Researchers and detectives have something in common: They both read clues and make deductions to achieve success. While they aren’t tracking down criminals, the brains behind a Genome Alberta dairy project know that impacting feed efficiency and methane emissions in dairy cattle is a goal well worth pursuing. Like great detectives, they start by piecing the clues together to solve the puzzle.
“We’re examining the transcriptome (RNA) and genome (DNA) of dairy cattle to improve feed efficiency and reduce methane emissions,” said Stephanie Lam, a PhD student working with Dr. Angela Cánovas and Dr. Filippo Miglior at the University of Guelph.
As they do, they’re looking for genetic variance or changes in the genome – such as insertion, deletion or duplication of base pairs – of animals with high feed efficiency.
A quest for clues
“Essentially we are seeking genetic clues to help us determine what makes certain animals more feed efficient than others. Dr. Cánovas applies a systems biology approach to this, which is a comprehensive, interdisciplinary method of biological research.”
According to Lam, the more biological levels of data they integrate, the better they can understand the biology underlying the complex traits of feed efficiency and methane emission.
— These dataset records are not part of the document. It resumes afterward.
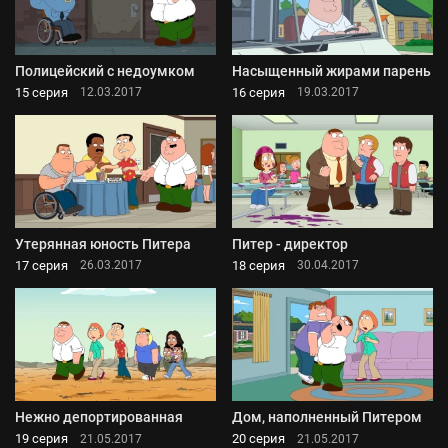
Полицейский с недоумком
Насыщенный жирами парень
15 серия
16 серия
12.03.2017
19.03.2017
Утерянная юность Питера
Питер - директор
17 серия
18 серия
26.03.2017
30.04.2017
Нежно депортированная
Дом, наполненный Питером
19 серия
20 серия
21.05.2017
21.05.2017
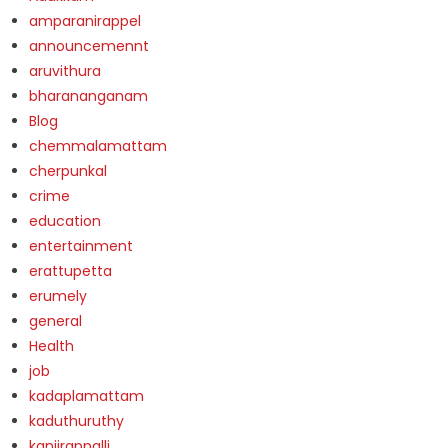
amparanirappel
announcemennt
aruvithura
bharananganam
Blog
chemmalamattam
cherpunkal
crime
education
entertainment
erattupetta
erumely
general
Health
job
kadaplamattam
kaduthuruthy
kanjirappalli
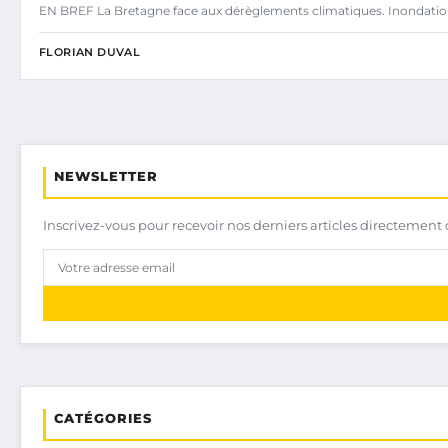
EN BREF La Bretagne face aux dérèglements climatiques. Inondatio
FLORIAN DUVAL
NEWSLETTER
Inscrivez-vous pour recevoir nos derniers articles directement 
CATÉGORIES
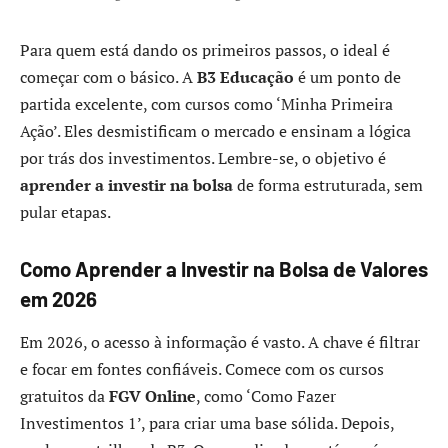
Para quem está dando os primeiros passos, o ideal é
começar com o básico. A
B3 Educação
é um ponto de
partida excelente, com cursos como ‘Minha Primeira
Ação’. Eles desmistificam o mercado e ensinam a lógica
por trás dos investimentos. Lembre-se, o objetivo é
aprender a investir na bolsa
de forma estruturada, sem
pular etapas.
Como Aprender a Investir na Bolsa de Valores
em 2026
Em 2026, o acesso à informação é vasto. A chave é filtrar
e focar em fontes confiáveis. Comece com os cursos
gratuitos da
FGV Online
, como ‘Como Fazer
Investimentos 1’, para criar uma base sólida. Depois,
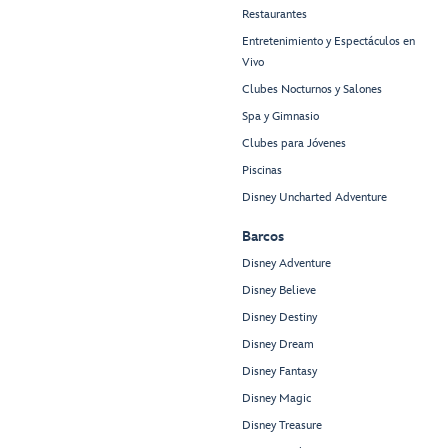
Restaurantes
Entretenimiento y Espectáculos en
Vivo
Clubes Nocturnos y Salones
Spa y Gimnasio
Clubes para Jóvenes
Piscinas
Disney Uncharted Adventure
Barcos
Disney Adventure
Disney Believe
Disney Destiny
Disney Dream
Disney Fantasy
Disney Magic
Disney Treasure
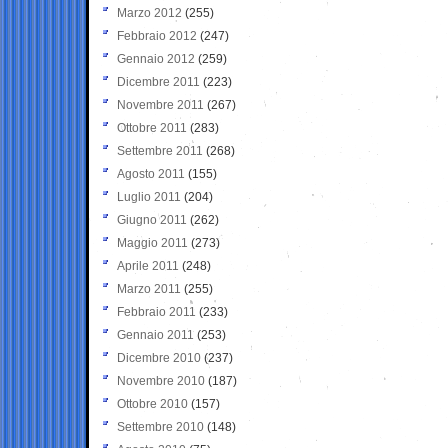
Marzo 2012
(255)
Febbraio 2012
(247)
Gennaio 2012
(259)
Dicembre 2011
(223)
Novembre 2011
(267)
Ottobre 2011
(283)
Settembre 2011
(268)
Agosto 2011
(155)
Luglio 2011
(204)
Giugno 2011
(262)
Maggio 2011
(273)
Aprile 2011
(248)
Marzo 2011
(255)
Febbraio 2011
(233)
Gennaio 2011
(253)
Dicembre 2010
(237)
Novembre 2010
(187)
Ottobre 2010
(157)
Settembre 2010
(148)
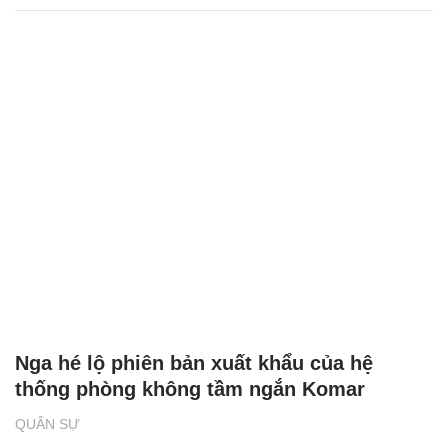
Nga hé lộ phiên bản xuất khẩu của hệ
thống phòng không tầm ngắn Komar
QUÂN SỰ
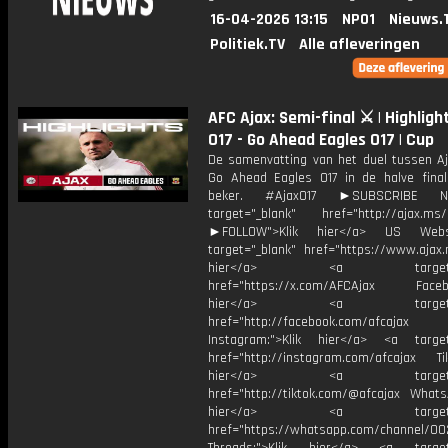
16-04-2026 13:15
NPO1
Nieuws.
Politiek.TV
Alle afleveringen
AFC Ajax: Semi-final ⚔️ | Highligh
O17 - Go Ahead Eagles O17 | Cup
De samenvatting van het duel tussen Aj
Go Ahead Eagles O17 in de halve fina
beker. #AjaxO17 ►SUBSCRIBE
target="_blank" href="http://ajax.ms/
►FOLLOW">Klik hier</a> US Webs
target="_blank" href="https://www.ajax.n
hier</a> <a target="_
href="https://x.com/AFCAjax Facebo
hier</a> <a target="_
href="http://facebook.com/afcajax
Instagram:">Klik hier</a> <a target
href="http://instagram.com/afcajax TikT
hier</a> <a target="_
href="http://tiktok.com/@afcajax WhatsA
hier</a> <a target="_
href="https://whatsapp.com/channel/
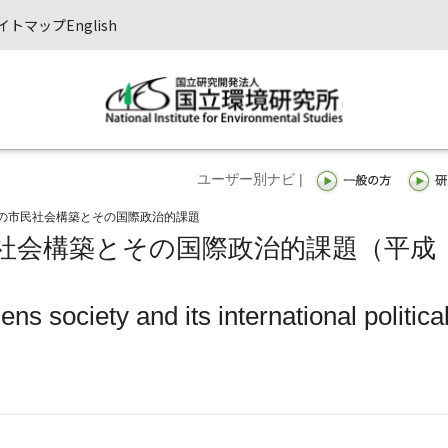
イトマップ
English
ユーザー別ナビ |
の市民社会構築とその国際政治的課題
社会構築とその国際政治的課題（平成
ens society and its international politica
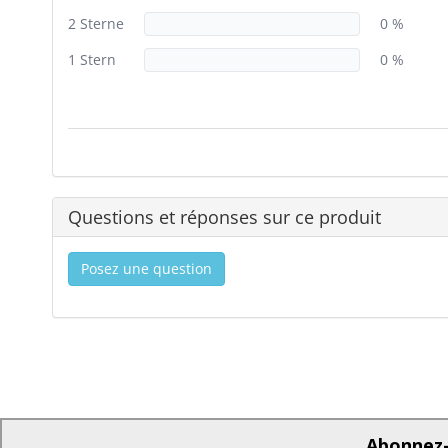
2 Sterne
0 %
1 Stern
0 %
Questions et réponses sur ce produit
Posez une question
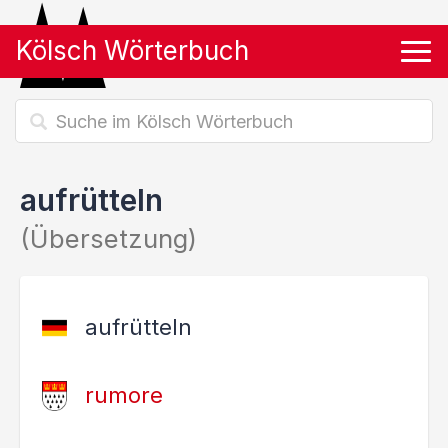
Kölsch Wörterbuch
Tog
aufrütteln
(Übersetzung)
aufrütteln
rumore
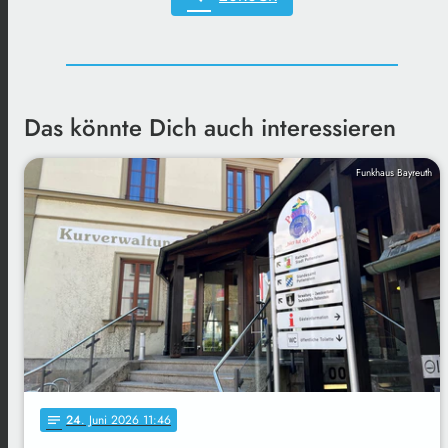
Das könnte Dich auch interessieren
Funkhaus Bayreuth
24
. Juni 2026 11:46
notes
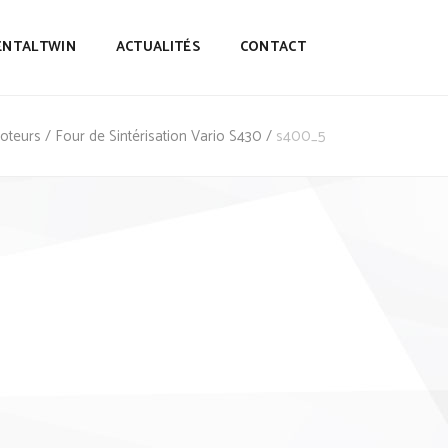
ENTALTWIN
ACTUALITÉS
CONTACT
moteurs
/
Four de Sintérisation Vario S430
/
s400_5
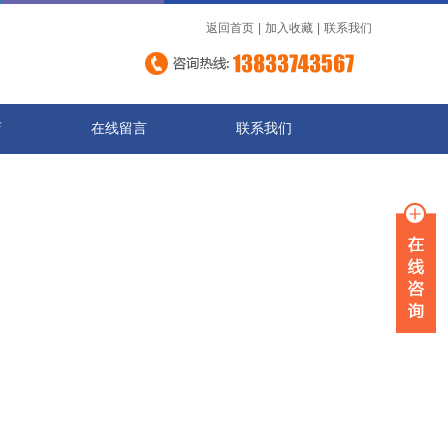
返回首页
|
加入收藏
|
联系我们
店
在线留言
联系我们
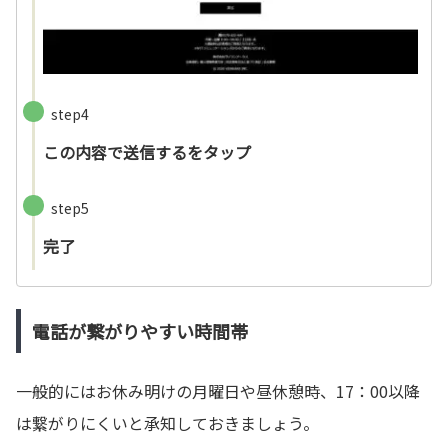
step4
この内容で送信するをタップ
step5
完了
電話が繋がりやすい時間帯
一般的にはお休み明けの月曜日や昼休憩時、17：00以降
は繋がりにくいと承知しておきましょう。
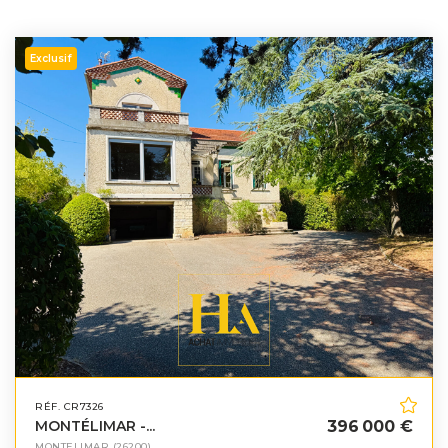
Exclusif
RÉF. CR7326
MONTÉLIMAR -...
396 000 €
MONTELIMAR
(26200)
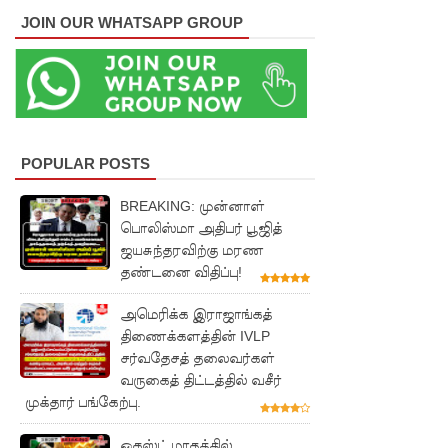
சாகரவின்
JOIN OUR WHATSAPP GROUP
சர்ச்சை
கருத்து
தொடர்பில்
நீதிமன்றி
POPULAR POSTS
ல்
BREAKING: முன்னாள்
விடயங்க
பொலிஸ்மா அதிபர் பூஜித்
ஜயசுந்தரவிற்கு மரண
ளை
தண்டனை விதிப்பு!
சமர்ப்பித்த
அமெரிக்க இராஜாங்கத்
பொலிஸா
திணைக்களத்தின் IVLP
ர்!
சர்வதேசத் தலைவர்கள்
வருகைத் திட்டத்தில் வசீர்
டெங்குவா
முக்தார் பங்கேற்பு.
ல்
ஓகஸ்ட் மாதத்தில்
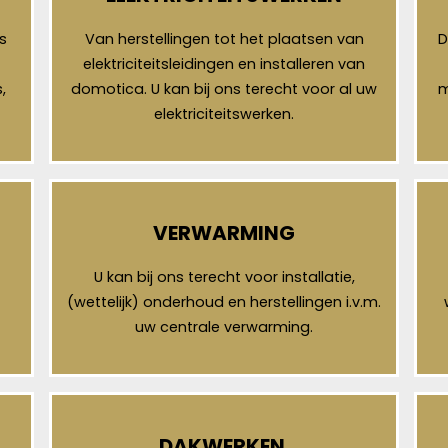
s
Van herstellingen tot het plaatsen van
D
elektriciteitsleidingen en installeren van
,
domotica. U kan bij ons terecht voor al uw
m
elektriciteitswerken.
VERWARMING
U kan bij ons terecht voor installatie,
(wettelijk) onderhoud en herstellingen i.v.m.
uw centrale verwarming.
DAKWERKEN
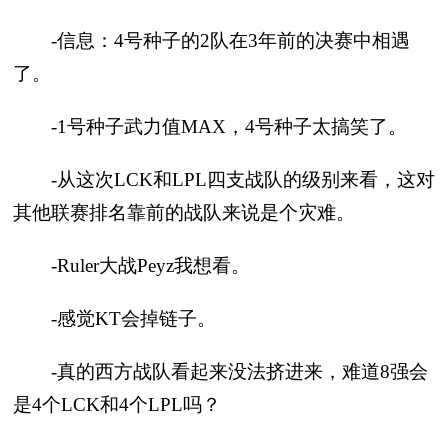
-信息：4号种子的2队在3年前的决赛中相遇
了。
-1号种子武力值MAX，4号种子太搞笑了。
-从这次LCK和LPL四支战队的级别来看，这对
其他联赛排名靠前的战队来说是个灾难。
-Ruler大战Peyz我想看。
-感觉KT会掉链子。
-真的西方战队看起来没法挤进来，难道8强会
是4个LCK和4个LPL吗？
But as is often the case with research, gathering that data is easier said than done. They are currently using public data from the National Center for Biotechnology (NCBI) website. For those armchair scientists who wonder why Lam and her colleagues don’t just get their own animals and collect their own samples, the answer lies in two things we could all use more of: time and money.
A dearth of data
“It’s very expensive and time-consuming to do RNA sequencing, collect tissue and analyze it for DNA and RNA, so we’re using public data as much as possible. That’s not easy, though, because the information we’re seeking is so specific. We need phenotypic and genotypic data on our two targeted traits, and that can be hard to come by.”
In addition, researchers on the project are collecting data on feed efficiency and methane emissions from their own animals.
“We’re using that animal population to help validate what we’re doing with the public data and confirm if our results are correct. With more information, we can further specify which gene variants are really affecting our key traits.”
If it all sounds quite involved, there’s a reason for that, and the complexity of the research can be a blessing or a curse depending on your perspective.
Sometimes it DOES take a rocket scientist
“For me, it’s exciting to be working with such advanced technology and with the systems biology approach that integrates several disciplines including molecular genetics, bioinformatics and genomics.”
At the same time, she acknowledges that although the project is complex, the goal is still to ensure that the genomic research tools can be applied and available to producers.
“It’s important to connect producers and industry to academics and researchers and expand the understanding of the function of genes in regulating economically and environmentally important traits like feed efficiency and methane emission. By tapping into genetic information, we can improve the accuracy of genomic predictions and from that, enhance the profitability and sustainability of the Canadian dairy industry.”
This project might not be solving crimes, but if the progress so far is any indication, it may produce some arresting results.